TO DO:
Word for word, restate the entries that follow.

DATA EXCERPTS:

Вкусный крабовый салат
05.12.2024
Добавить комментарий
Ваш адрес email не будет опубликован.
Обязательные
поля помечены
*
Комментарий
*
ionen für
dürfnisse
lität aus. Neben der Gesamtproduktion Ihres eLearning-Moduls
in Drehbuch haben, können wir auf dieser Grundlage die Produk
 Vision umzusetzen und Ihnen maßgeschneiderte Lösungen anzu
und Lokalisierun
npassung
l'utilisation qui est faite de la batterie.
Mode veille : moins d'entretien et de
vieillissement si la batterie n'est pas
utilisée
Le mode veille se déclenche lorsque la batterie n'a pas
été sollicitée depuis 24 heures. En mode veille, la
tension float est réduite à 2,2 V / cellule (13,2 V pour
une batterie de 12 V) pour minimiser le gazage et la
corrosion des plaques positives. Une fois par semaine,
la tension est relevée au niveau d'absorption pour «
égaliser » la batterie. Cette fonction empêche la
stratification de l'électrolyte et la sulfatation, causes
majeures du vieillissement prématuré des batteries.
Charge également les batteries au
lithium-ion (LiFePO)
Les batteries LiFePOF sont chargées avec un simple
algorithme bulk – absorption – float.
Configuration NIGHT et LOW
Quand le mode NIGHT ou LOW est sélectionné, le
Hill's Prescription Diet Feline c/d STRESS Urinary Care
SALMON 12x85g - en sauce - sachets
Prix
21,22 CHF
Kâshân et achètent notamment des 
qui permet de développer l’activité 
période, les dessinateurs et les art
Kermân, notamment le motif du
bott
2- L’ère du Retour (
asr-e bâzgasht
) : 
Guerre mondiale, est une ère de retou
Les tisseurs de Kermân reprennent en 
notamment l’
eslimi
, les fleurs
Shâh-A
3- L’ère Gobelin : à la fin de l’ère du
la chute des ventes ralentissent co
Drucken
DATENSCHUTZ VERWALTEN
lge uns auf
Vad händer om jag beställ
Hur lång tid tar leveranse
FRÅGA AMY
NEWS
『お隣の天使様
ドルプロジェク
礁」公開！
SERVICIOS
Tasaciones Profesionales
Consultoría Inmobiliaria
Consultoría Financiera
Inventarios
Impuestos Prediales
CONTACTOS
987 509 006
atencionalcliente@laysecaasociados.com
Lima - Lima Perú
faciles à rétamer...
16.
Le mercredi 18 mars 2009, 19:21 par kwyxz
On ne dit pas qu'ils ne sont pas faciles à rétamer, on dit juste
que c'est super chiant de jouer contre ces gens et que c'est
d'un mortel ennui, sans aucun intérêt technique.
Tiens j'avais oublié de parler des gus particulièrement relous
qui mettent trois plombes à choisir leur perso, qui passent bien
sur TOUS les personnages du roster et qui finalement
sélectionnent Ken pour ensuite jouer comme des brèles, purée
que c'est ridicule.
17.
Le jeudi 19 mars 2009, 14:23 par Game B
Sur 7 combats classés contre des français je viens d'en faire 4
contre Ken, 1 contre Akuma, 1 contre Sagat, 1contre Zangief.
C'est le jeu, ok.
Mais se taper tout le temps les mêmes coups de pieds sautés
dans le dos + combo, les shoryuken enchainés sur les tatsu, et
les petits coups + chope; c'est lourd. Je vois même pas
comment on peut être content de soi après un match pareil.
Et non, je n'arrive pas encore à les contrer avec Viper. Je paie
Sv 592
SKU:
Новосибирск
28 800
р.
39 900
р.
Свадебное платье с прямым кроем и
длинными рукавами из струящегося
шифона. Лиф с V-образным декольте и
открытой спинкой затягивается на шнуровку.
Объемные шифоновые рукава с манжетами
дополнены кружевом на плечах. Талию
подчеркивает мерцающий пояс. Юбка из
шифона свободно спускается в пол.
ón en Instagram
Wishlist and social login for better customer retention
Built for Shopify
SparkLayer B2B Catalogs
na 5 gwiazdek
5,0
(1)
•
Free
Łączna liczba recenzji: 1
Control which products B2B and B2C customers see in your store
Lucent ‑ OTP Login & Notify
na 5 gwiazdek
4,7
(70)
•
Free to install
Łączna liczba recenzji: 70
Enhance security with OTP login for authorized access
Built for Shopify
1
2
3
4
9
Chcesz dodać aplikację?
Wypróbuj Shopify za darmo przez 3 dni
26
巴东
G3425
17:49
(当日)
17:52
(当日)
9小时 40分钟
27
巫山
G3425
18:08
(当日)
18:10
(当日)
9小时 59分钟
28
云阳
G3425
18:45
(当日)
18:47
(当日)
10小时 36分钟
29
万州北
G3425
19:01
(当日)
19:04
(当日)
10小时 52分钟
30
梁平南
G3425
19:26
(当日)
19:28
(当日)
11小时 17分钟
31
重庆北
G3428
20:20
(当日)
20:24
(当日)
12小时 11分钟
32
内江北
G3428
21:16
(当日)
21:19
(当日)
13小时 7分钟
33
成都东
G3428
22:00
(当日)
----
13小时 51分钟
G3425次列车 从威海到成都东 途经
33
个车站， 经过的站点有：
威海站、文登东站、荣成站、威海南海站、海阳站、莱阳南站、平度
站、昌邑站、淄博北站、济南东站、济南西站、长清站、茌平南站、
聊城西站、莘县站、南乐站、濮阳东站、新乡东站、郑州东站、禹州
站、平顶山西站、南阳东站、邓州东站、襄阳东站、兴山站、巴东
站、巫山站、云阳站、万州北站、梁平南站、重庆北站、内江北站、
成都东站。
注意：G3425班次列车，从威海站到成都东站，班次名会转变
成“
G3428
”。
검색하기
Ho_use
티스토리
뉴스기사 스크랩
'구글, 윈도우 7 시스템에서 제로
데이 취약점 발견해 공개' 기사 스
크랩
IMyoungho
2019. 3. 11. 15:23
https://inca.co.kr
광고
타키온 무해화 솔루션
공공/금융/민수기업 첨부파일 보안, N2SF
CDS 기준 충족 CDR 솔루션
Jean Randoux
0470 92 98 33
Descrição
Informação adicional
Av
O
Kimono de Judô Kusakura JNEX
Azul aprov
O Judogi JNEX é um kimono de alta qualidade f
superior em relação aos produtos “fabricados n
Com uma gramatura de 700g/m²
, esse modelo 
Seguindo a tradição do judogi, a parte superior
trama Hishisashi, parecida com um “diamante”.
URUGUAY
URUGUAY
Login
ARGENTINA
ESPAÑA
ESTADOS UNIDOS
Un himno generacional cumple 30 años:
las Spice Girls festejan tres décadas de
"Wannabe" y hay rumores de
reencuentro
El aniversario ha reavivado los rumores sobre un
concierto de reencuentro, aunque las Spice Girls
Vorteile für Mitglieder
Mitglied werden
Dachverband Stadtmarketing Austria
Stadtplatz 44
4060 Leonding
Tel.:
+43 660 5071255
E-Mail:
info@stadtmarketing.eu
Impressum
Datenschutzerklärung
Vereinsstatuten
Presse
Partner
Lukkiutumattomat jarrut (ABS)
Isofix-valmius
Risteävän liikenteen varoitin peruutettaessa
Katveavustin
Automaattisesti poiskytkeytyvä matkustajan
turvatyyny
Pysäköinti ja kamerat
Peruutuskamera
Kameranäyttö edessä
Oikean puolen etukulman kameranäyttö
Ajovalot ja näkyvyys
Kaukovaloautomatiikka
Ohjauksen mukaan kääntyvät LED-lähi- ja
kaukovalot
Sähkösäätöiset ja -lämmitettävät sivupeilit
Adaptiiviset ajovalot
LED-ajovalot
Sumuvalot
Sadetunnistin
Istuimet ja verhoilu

ANSWER TO THIS EXERCISE:
Вкусный крабовый салат
05.12.2024
Добавить комментарий
Ваш адрес email не будет опубликован.
Обязательные
поля помечены
*
Комментарий
*
ionen für
dürfnisse
lität aus. Neben der Gesamtproduktion Ihres eLearning-Moduls
in Drehbuch haben, können wir auf dieser Grundlage die Produk
 Vision umzusetzen und Ihnen maßgeschneiderte Lösungen anzu
und Lokalisierun
npassung
l'utilisation qui est faite de la batterie.
Mode veille : moins d'entretien et de
vieillissement si la batterie n'est pas
utilisée
Le mode veille se déclenche lorsque la batterie n'a pas
été sollicitée depuis 24 heures. En mode veille, la
tension float est réduite à 2,2 V / cellule (13,2 V pour
une batterie de 12 V) pour minimiser le gazage et la
corrosion des plaques positives. Une fois par semaine,
la tension est relevée au niveau d'absorption pour «
égaliser » la batterie. Cette fonction empêche la
stratification de l'électrolyte et la sulfatation, causes
majeures du vieillissement prématuré des batteries.
Charge également les batteries au
lithium-ion (LiFePO)
Les batteries LiFePOF sont chargées avec un simple
algorithme bulk – absorption – float.
Configuration NIGHT et LOW
Quand le mode NIGHT ou LOW est sélectionné, le
Hill's Prescription Diet Feline c/d STRESS Urinary Care
SALMON 12x85g - en sauce - sachets
Prix
21,22 CHF
Kâshân et achètent notamment des 
qui permet de développer l’activité 
période, les dessinateurs et les art
Kermân, notamment le motif du
bott
2- L’ère du Retour (
asr-e bâzgasht
) : 
Guerre mondiale, est une ère de retou
Les tisseurs de Kermân reprennent en 
notamment l’
eslimi
, les fleurs
Shâh-A
3- L’ère Gobelin : à la fin de l’ère du
la chute des ventes ralentissent co
Drucken
DATENSCHUTZ VERWALTEN
lge uns auf
Vad händer om jag beställ
Hur lång tid tar leveranse
FRÅGA AMY
NEWS
『お隣の天使様
ドルプロジェク
礁」公開！
SERVICIOS
Tasaciones Profesionales
Consultoría Inmobiliaria
Consultoría Financiera
Inventarios
Impuestos Prediales
CONTACTOS
987 509 006
atencionalcliente@laysecaasociados.com
Lima - Lima Perú
faciles à rétamer...
16.
Le mercredi 18 mars 2009, 19:21 par kwyxz
On ne dit pas qu'ils ne sont pas faciles à rétamer, on dit juste
que c'est super chiant de jouer contre ces gens et que c'est
d'un mortel ennui, sans aucun intérêt technique.
Tiens j'avais oublié de parler des gus particulièrement relous
qui mettent trois plombes à choisir leur perso, qui passent bien
sur TOUS les personnages du roster et qui finalement
sélectionnent Ken pour ensuite jouer comme des brèles, purée
que c'est ridicule.
17.
Le jeudi 19 mars 2009, 14:23 par Game B
Sur 7 combats classés contre des français je viens d'en faire 4
contre Ken, 1 contre Akuma, 1 contre Sagat, 1contre Zangief.
C'est le jeu, ok.
Mais se taper tout le temps les mêmes coups de pieds sautés
dans le dos + combo, les shoryuken enchainés sur les tatsu, et
les petits coups + chope; c'est lourd. Je vois même pas
comment on peut être content de soi après un match pareil.
Et non, je n'arrive pas encore à les contrer avec Viper. Je paie
Sv 592
SKU:
Новосибирск
28 800
р.
39 900
р.
Свадебное платье с прямым кроем и
длинными рукавами из струящегося
шифона. Лиф с V-образным декольте и
открытой спинкой затягивается на шнуровку.
Объемные шифоновые рукава с манжетами
дополнены кружевом на плечах. Талию
подчеркивает мерцающий пояс. Юбка из
шифона свободно спускается в пол.
ón en Instagram
Wishlist and social login for better customer retention
Built for Shopify
SparkLayer B2B Catalogs
na 5 gwiazdek
5,0
(1)
•
Free
Łączna liczba recenzji: 1
Control which products B2B and B2C customers see in your store
Lucent ‑ OTP Login & Notify
na 5 gwiazdek
4,7
(70)
•
Free to install
Łączna liczba recenzji: 70
Enhance security with OTP login for authorized access
Built for Shopify
1
2
3
4
9
Chcesz dodać aplikację?
Wypróbuj Shopify za darmo przez 3 dni
26
巴东
G3425
17:49
(当日)
17:52
(当日)
9小时 40分钟
27
巫山
G3425
18:08
(当日)
18:10
(当日)
9小时 59分钟
28
云阳
G3425
18:45
(当日)
18:47
(当日)
10小时 36分钟
29
万州北
G3425
19:01
(当日)
19:04
(当日)
10小时 52分钟
30
梁平南
G3425
19:26
(当日)
19:28
(当日)
11小时 17分钟
31
重庆北
G3428
20:20
(当日)
20:24
(当日)
12小时 11分钟
32
内江北
G3428
21:16
(当日)
21:19
(当日)
13小时 7分钟
33
成都东
G3428
22:00
(当日)
----
13小时 51分钟
G3425次列车 从威海到成都东 途经
33
个车站， 经过的站点有：
威海站、文登东站、荣成站、威海南海站、海阳站、莱阳南站、平度
站、昌邑站、淄博北站、济南东站、济南西站、长清站、茌平南站、
聊城西站、莘县站、南乐站、濮阳东站、新乡东站、郑州东站、禹州
站、平顶山西站、南阳东站、邓州东站、襄阳东站、兴山站、巴东
站、巫山站、云阳站、万州北站、梁平南站、重庆北站、内江北站、
成都东站。
注意：G3425班次列车，从威海站到成都东站，班次名会转变
成“
G3428
”。
검색하기
Ho_use
티스토리
뉴스기사 스크랩
'구글, 윈도우 7 시스템에서 제로
데이 취약점 발견해 공개' 기사 스
크랩
IMyoungho
2019. 3. 11. 15:23
https://inca.co.kr
광고
타키온 무해화 솔루션
공공/금융/민수기업 첨부파일 보안, N2SF
CDS 기준 충족 CDR 솔루션
Jean Randoux
0470 92 98 33
Descrição
Informação adicional
Av
O
Kimono de Judô Kusakura JNEX
Azul aprov
O Judogi JNEX é um kimono de alta qualidade f
superior em relação aos produtos “fabricados n
Com uma gramatura de 700g/m²
, esse modelo 
Seguindo a tradição do judogi, a parte superior
trama Hishisashi, parecida com um “diamante”.
URUGUAY
URUGUAY
Login
ARGENTINA
ESPAÑA
ESTADOS UNIDOS
Un himno generacional cumple 30 años:
las Spice Girls festejan tres décadas de
"Wannabe" y hay rumores de
reencuentro
El aniversario ha reavivado los rumores sobre un
concierto de reencuentro, aunque las Spice Girls
Vorteile für Mitglieder
Mitglied werden
Dachverband Stadtmarketing Austria
Stadtplatz 44
4060 Leonding
Tel.:
+43 660 5071255
E-Mail:
info@stadtmarketing.eu
Impressum
Datenschutzerklärung
Vereinsstatuten
Presse
Partner
Lukkiutumattomat jarrut (ABS)
Isofix-valmius
Risteävän liikenteen varoitin peruutettaessa
Katveavustin
Automaattisesti poiskytkeytyvä matkustajan
turvatyyny
Pysäköinti ja kamerat
Peruutuskamera
Kameranäyttö edessä
Oikean puolen etukulman kameranäyttö
Ajovalot ja näkyvyys
Kaukovaloautomatiikka
Ohjauksen mukaan kääntyvät LED-lähi- ja
kaukovalot
Sähkösäätöiset ja -lämmitettävät sivupeilit
Adaptiiviset ajovalot
LED-ajovalot
Sumuvalot
Sadetunnistin
Istuimet ja verhoilu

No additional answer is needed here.